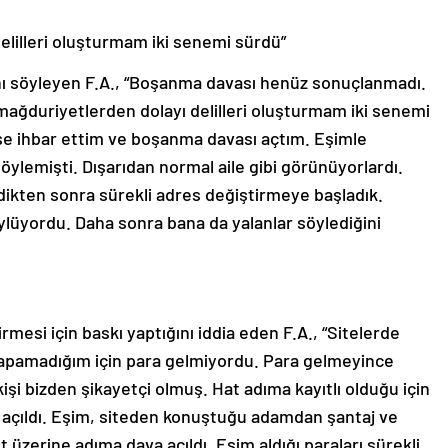
elilleri oluşturmam iki senemi sürdü”
ğını söyleyen F.A., “Boşanma davası henüz sonuçlanmadı.
 mağduriyetlerden dolayı delilleri oluşturmam iki senemi
lise ihbar ettim ve boşanma davası açtım. Eşimle
öylemişti. Dışarıdan normal aile gibi görünüyorlardı.
dikten sonra sürekli adres değiştirmeye başladık.
ylüyordu. Daha sonra bana da yalanlar söylediğini
rmesi için baskı yaptığını iddia eden F.A., “Sitelerde
apamadığım için para gelmiyordu. Para gelmeyince
işi bizden şikayetçi olmuş. Hat adıma kayıtlı olduğu için
açıldı. Eşim, siteden konuştuğu adamdan şantaj ve
t üzerine adıma dava açıldı. Eşim aldığı paraları sürekli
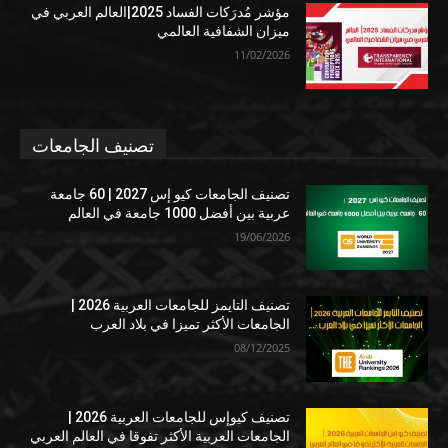
مؤشر مُدرَكات الفساد 2025|العالم العربي في
ميزان الشفافية العالمي
11/02/2026
تصنيف الجامعات
تصنيف الجامعات كيو إس 2027 | 60 جامعة
عربية بين أفضل 1000 جامعة في العالم
19/06/2026
تصنيف التايمز للجامعات العربية 2026 |
الجامعات الأكثر تميزا في بلاد العرب
08/12/2025
تصنيف كيوإس للجامعات العربية 2026 |
الجامعات العربية الأكثر تفوقا في العالم العربي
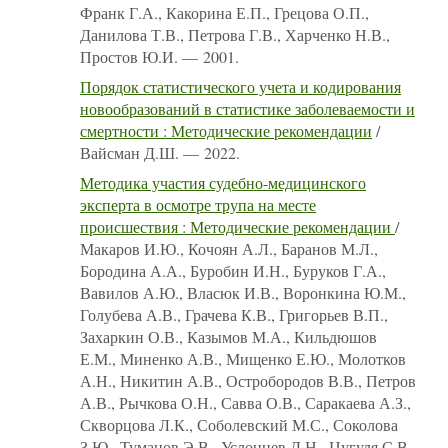
Франк Г.А., Какорина Е.П., Грецова О.П.,
Данилова Т.В., Петрова Г.В., Харченко Н.В.,
Простов Ю.И. — 2001.
Порядок статистического учета и кодирования
новообразований в статистике заболеваемости и
смертности : Методические рекомендации
/
Вайсман Д.Ш. — 2022.
Методика участия судебно-медицинского
эксперта в осмотре трупа на месте
происшествия : Методические рекомендации
/
Макаров И.Ю., Кочоян А.Л., Баранов М.Л.,
Бородина А.А., Буробин И.Н., Буруков Г.А.,
Вавилов А.Ю., Власюк И.В., Воронкина Ю.М.,
Голубева А.В., Грачева К.В., Григорьев В.П.,
Захаркин О.В., Казымов М.А., Кильдюшов
Е.М., Миненко А.В., Мищенко Е.Ю., Молотков
А.Н., Никитин А.В., Остробородов В.В., Петров
А.В., Рычкова О.Н., Савва О.В., Саракаева А.З.,
Скворцова Л.К., Соболевский М.С., Соколова
З.Ю., Туманов Э.В., Услонцев Д.Н., Цугуля С.В.,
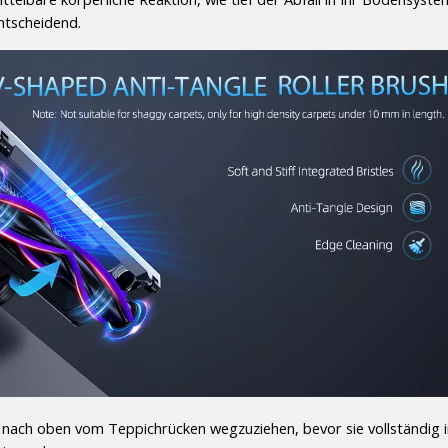
ntscheidend.
keit nach oben vom Teppichrücken wegzuziehen, bevor sie vollständig i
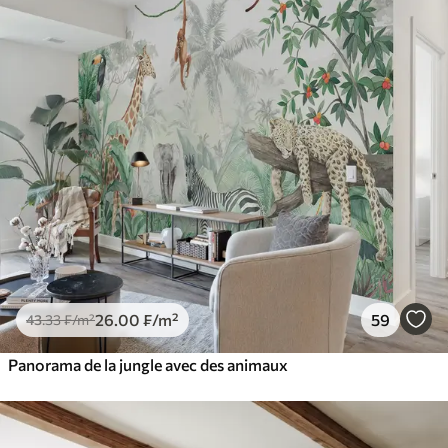
26
.00
₣
/m²
59
43
.33
₣
/m²
Panorama de la jungle avec des animaux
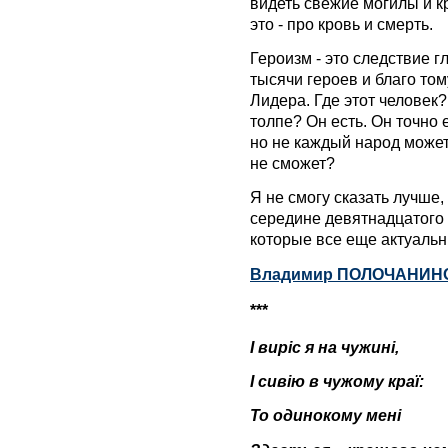
видеть свежие могилы и к
это - про кровь и смерть.
Героизм - это следствие г
тысячи героев и благо том
Лидера. Где этот человек?
толпе? Он есть. Он точно 
но не каждый народ может
не сможет?
Я не смогу сказать лучше,
середине девятнадцатого 
которые все еще актуальн
Владимир ПОЛОЧАНИН
***
І виріс я на чужині,
І сивію в чужому краї:
То одинокому мені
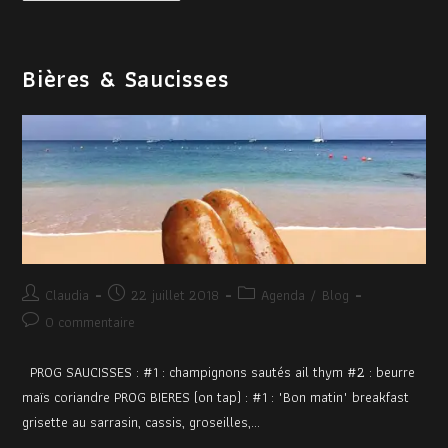
Bières & Saucisses
Claudia
22 juillet 2018
Agenda
/
Blog
0 commentaire
PROG SAUCISSES : #1 : champignons sautés ail thym #2 : beurre
maïs coriandre PROG BIERES (on tap) : #1 : "Bon matin" breakfast
grisette au sarrasin, cassis, groseilles,…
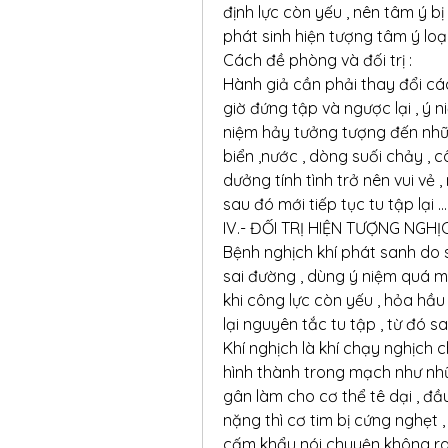
định lực còn yếu , nên tâm ý bị
phát sinh hiện tượng tâm ý loạ
Cách đề phòng và đối trị :
Hành giả cần phải thay đổi cách 
giờ đứng tập và ngược lại , ý ni
niệm hảy tưởng tượng đến những 
biển ,nước , dòng suối chảy , câ
dưởng tính tình trở nên vui vẻ ,
sau đó mới tiếp tục tu tập lại ...
IV.- ĐỐI TRỊ HIỆN TƯỢNG NGHỊC
Bệnh nghịch khí phát sanh do s
sai đường , dùng ý niệm quá m
khi công lực còn yếu , hỏa hầ
lại nguyên tắc tu tập , từ đó s
Khí nghịch là khí chạy nghịch c
hình thành trong mạch như nhữn
gân làm cho cơ thể tê dại , đầ
nặng thì cơ tim bị cứng nghẹt , 
cấm khẩu nói chuyện không ra ,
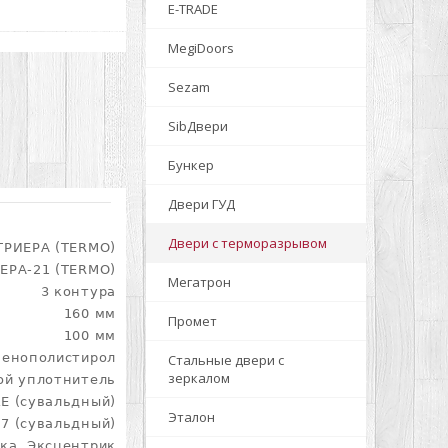
E-TRADE
MegiDoors
Sezam
SibДвери
Бункер
Двери ГУД
Двери с терморазрывом
ТРИЕРА (TERMO)
ЕРА-21 (TERMO)
Мегатрон
3 контура
160 мм
Промет
100 мм
Пенополистирол
Стальные двери с
зеркалом
ой уплотнитель
E (сувальдный)
Эталон
7 (сувальдный)
ка, Эксцентрик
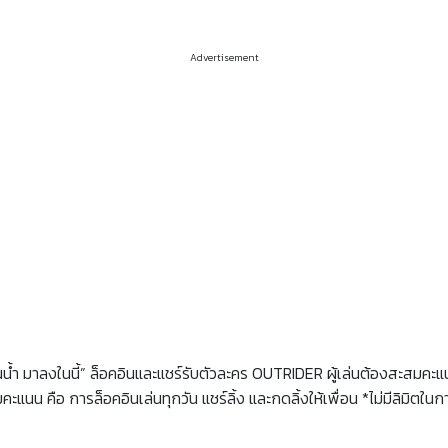
Advertisement
น้ำ มาลงในนี้” ล็อคอินและแชร์รับตัวละคร OUTRIDER ผู้เล่นต้องสะสมคะ
คือ การล็อคอินเล่นทุกวัน แชร์ลิ้ง และกดลิ้งให้เพื่อน *ไม่มีลิมิตในการ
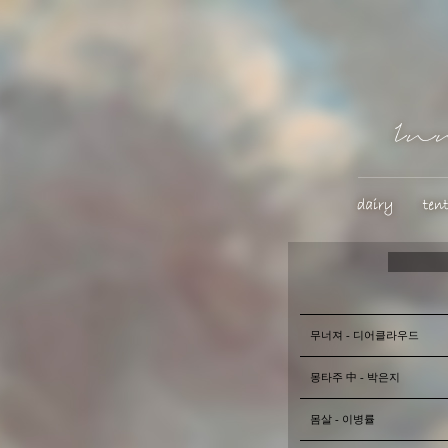
무너져 - 디어클라우드
몽타주 中 - 박은지
몸살 - 이병률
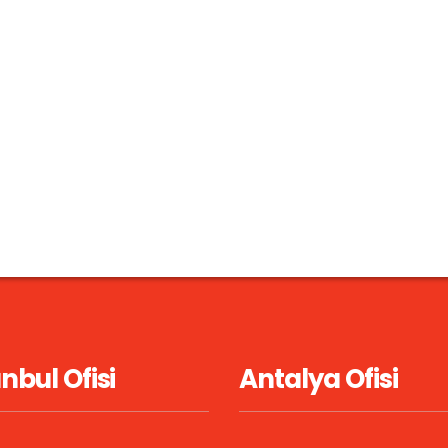
anbul Ofisi
Antalya Ofisi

→ The task
The material above is to be transcribed exactly, with all pictures omitted.

→ Task solution
elilleri oluşturmam iki senemi sürdü”
ğını söyleyen F.A., “Boşanma davası henüz sonuçlanmadı.
 mağduriyetlerden dolayı delilleri oluşturmam iki senemi
lise ihbar ettim ve boşanma davası açtım. Eşimle
öylemişti. Dışarıdan normal aile gibi görünüyorlardı.
dikten sonra sürekli adres değiştirmeye başladık.
ylüyordu. Daha sonra bana da yalanlar söylediğini
rmesi için baskı yaptığını iddia eden F.A., “Sitelerde
apamadığım için para gelmiyordu. Para gelmeyince
işi bizden şikayetçi olmuş. Hat adıma kayıtlı olduğu için
açıldı. Eşim, siteden konuştuğu adamdan şantaj ve
t üzerine adıma dava açıldı. Eşim aldığı paraları sürekli
مؤشر مُدرَكات الفساد 2025|العالم العربي في
ميزان الشفافية العالمي
11/02/2026
تصنيف الجامعات
تصنيف الجامعات كيو إس 2027 | 60 جامعة
عربية بين أفضل 1000 جامعة في العالم
19/06/2026
تصنيف التايمز للجامعات العربية 2026 |
الجامعات الأكثر تميزا في بلاد العرب
08/12/2025
تصنيف كيوإس للجامعات العربية 2026 |
الجامعات العربية الأكثر تفوقا في العالم العربي
Франк Г.А., Какорина Е.П., Грецова О.П.,
Данилова Т.В., Петрова Г.В., Харченко Н.В.,
Простов Ю.И. — 2001.
Порядок статистического учета и кодирования
новообразований в статистике заболеваемости и
смертности : Методические рекомендации
/
Вайсман Д.Ш. — 2022.
Методика участия судебно-медицинского
эксперта в осмотре трупа на месте
происшествия : Методические рекомендации
/
Макаров И.Ю., Кочоян А.Л., Баранов М.Л.,
Бородина А.А., Буробин И.Н., Буруков Г.А.,
Вавилов А.Ю., Власюк И.В., Воронкина Ю.М.,
Голубева А.В., Грачева К.В., Григорьев В.П.,
Захаркин О.В., Казымов М.А., Кильдюшов
Е.М., Миненко А.В., Мищенко Е.Ю., Молотков
А.Н., Никитин А.В., Остробородов В.В., Петров
А.В., Рычкова О.Н., Савва О.В., Саракаева А.З.,
Скворцова Л.К., Соболевский М.С., Соколова
З.Ю., Туманов Э.В., Услонцев Д.Н., Цугуля С.В.,
ntscheidend.
keit nach oben vom Teppichrücken wegzuziehen, bevor sie vollständig i
26
.00
₣
/m²
59
43
.33
₣
/m²
Panorama de la jungle avec des animaux
видеть свежие могилы и к
это - про кровь и смерть.
Героизм - это следствие г
тысячи героев и благо том
Лидера. Где этот человек?
толпе? Он есть. Он точно 
но не каждый народ может
не сможет?
Я не смогу сказать лучше,
середине девятнадцатого 
которые все еще актуальн
Владимир ПОЛОЧАНИН
***
І виріс я на чужині,
І сивію в чужому краї:
То одинокому мені
Bières & Saucisses
Claudia
22 juillet 2018
Agenda
/
Blog
0 commentaire
PROG SAUCISSES : #1 : champignons sautés ail thym #2 : beurre
maïs coriandre PROG BIERES (on tap) : #1 : "Bon matin" breakfast
grisette au sarrasin, cassis, groseilles,…
định lực còn yếu , nên tâm ý bị
phát sinh hiện tượng tâm ý loạ
Cách đề phòng và đối trị :
Hành giả cần phải thay đổi cách 
giờ đứng tập và ngược lại , ý ni
niệm hảy tưởng tượng đến những 
biển ,nước , dòng suối chảy , câ
dưởng tính tình trở nên vui vẻ ,
sau đó mới tiếp tục tu tập lại ...
IV.- ĐỐI TRỊ HIỆN TƯỢNG NGHỊC
Bệnh nghịch khí phát sanh do s
sai đường , dùng ý niệm quá m
khi công lực còn yếu , hỏa hầ
lại nguyên tắc tu tập , từ đó s
Khí nghịch là khí chạy nghịch c
hình thành trong mạch như nhữn
gân làm cho cơ thể tê dại , đầ
nặng thì cơ tim bị cứng nghẹt , 
cấm khẩu nói chuyện không ra ,
E-TRADE
MegiDoors
Sezam
SibДвери
Бункер
Двери ГУД
Двери с терморазрывом
ТРИЕРА (TERMO)
ЕРА-21 (TERMO)
Мегатрон
3 контура
160 мм
Промет
100 мм
Пенополистирол
Стальные двери с
зеркалом
ой уплотнитель
E (сувальдный)
Эталон
7 (сувальдный)
ка, Эксцентрик
Advertisement
น้ำ มาลงในนี้” ล็อคอินและแชร์รับตัวละคร OUTRIDER ผู้เล่นต้องสะสมคะ
คือ การล็อคอินเล่นทุกวัน แชร์ลิ้ง และกดลิ้งให้เพื่อน *ไม่มีลิมิตในการ
무너져 - 디어클라우드
몽타주 中 - 박은지
몸살 - 이병률
anbul Ofisi
Antalya Ofisi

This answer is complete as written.